First! A big congrats to my beloved Missouri Tigers for beating Alabama tonight in their first SEC match up! Big win for our basketball team. MIZZOU-RAH!
This week, our reading time is focused on making inferences and writing thoughtful responses. To start off, I used the 'ol "What's in my bag?" lesson plan. I showed my students a bag and pulled out items one by one. Inside the bag was a pair of sneakers, headphones, shorts, a t-shirt, and water bottle. As I pulled out each object, I asked the students to use clues from the bag to figure out what the purpose of the bag was. They all were able to conclude that my bag was for the gym, a run, or maybe even a hike!
Next, we watched the Pixar Short Film, "One Man Band". In short, the video (roughly 4 minutes long) is about a little girl who has one gold coin to give to street performers. There are no words in the film... only music and incredible animation. We watched the video once all the way through. Then, we watched again and paused to jot down notes on our graphic organizers. After our second viewing, students shared their ideas and inferences with the group.
Here are some great student quotes that stuck out to me. Yes, I prompted them to use "I infer":
"I infer that she's making a wish in the fountain because that's what I always do when I have a coin next to a fountain."
"My inference is that this takes place in Italy because of their clothing and the way the village looks."

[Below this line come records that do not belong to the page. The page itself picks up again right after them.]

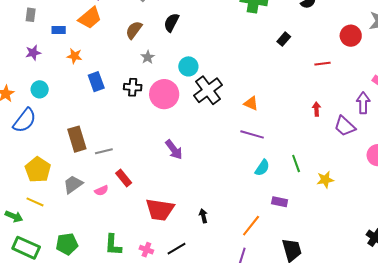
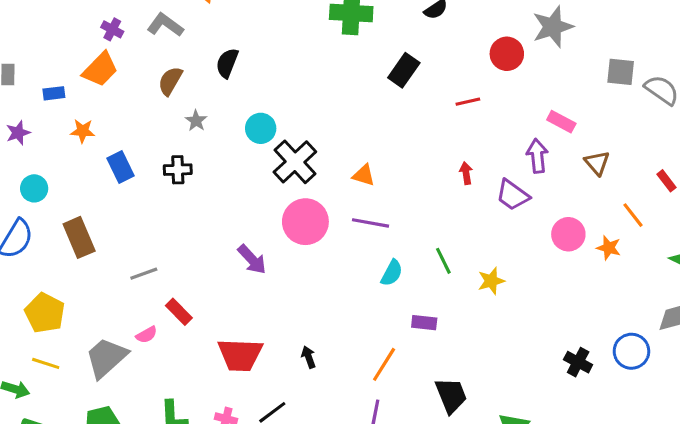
black rectangle: (284, 39) -> (404, 70), size x1.5
pink circle: (164, 94) -> (305, 222), moved
brown rectangle: (77, 139) -> (79, 237), moved
gray trapezoid: (73, 184) -> (106, 358), moved, size x1.4

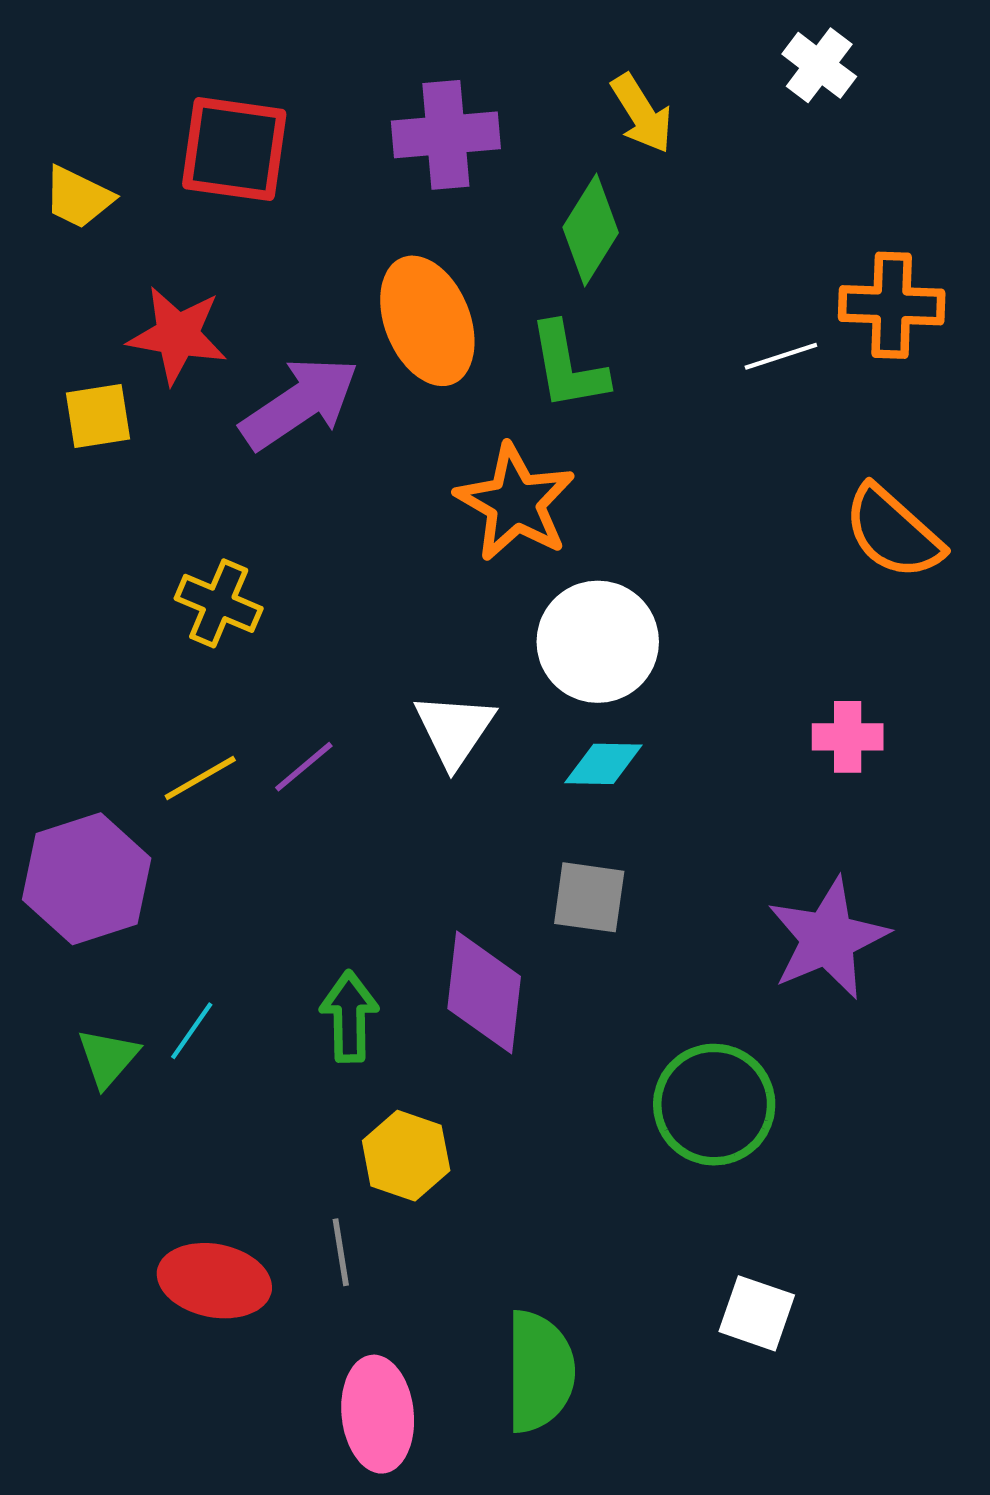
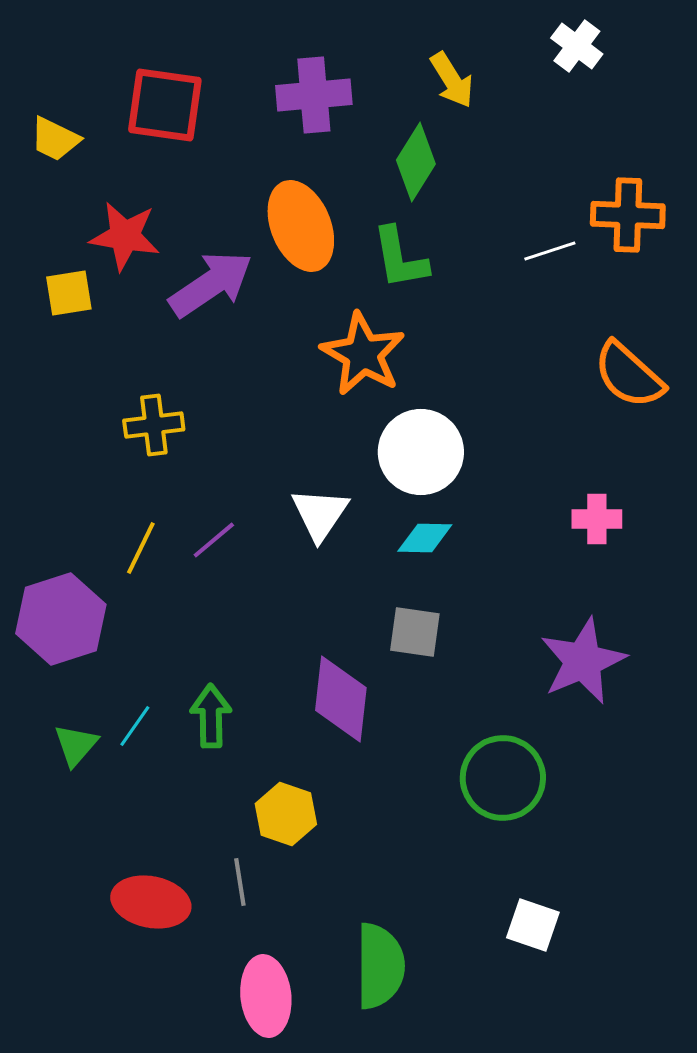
yellow cross: (219, 603) -> (154, 425), turned -30
yellow line: (200, 778) -> (141, 548), turned -34
green arrow: (349, 1017) -> (211, 716), moved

"I infer that the little girl has little money because of her clothing and that she only has one coin."
...And so on and so on!
As a closer activity, I asked the students to write in their Reading Spirals to the following prompt: "Describe what you think the little girl did with her new bag of coins. PROVE IT!" (When I ask the students to prove it, it means to use details from the story to support their answer). While reading their responses this afternoon, I was floored by some of the things that I read! I was very impressed by their imaginations and their elaborate thinking and more importantly.. how they were able to WRITE ABOUT IT!
Now, my teacher friends! How do YOU teach inferences to your students? How do you get them to read between the lines and identify what the author isn't telling us?